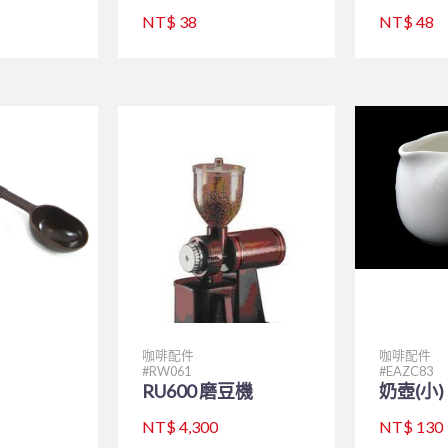
NT$ 38
NT$ 48
咖啡配件
咖啡配件
RW061
EAZC83
RU600 磨豆機
奶壺(小) 
NT$ 4,300
NT$ 130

==========

WHAT THE TASK ASKS >> Keep every word of the material exactly as given. Drop the pictures.

TASK SOLUTION >>
NT$ 38
NT$ 48
咖啡配件
咖啡配件
RW061
EAZC83
RU600 磨豆機
奶壺(小) 
NT$ 4,300
NT$ 130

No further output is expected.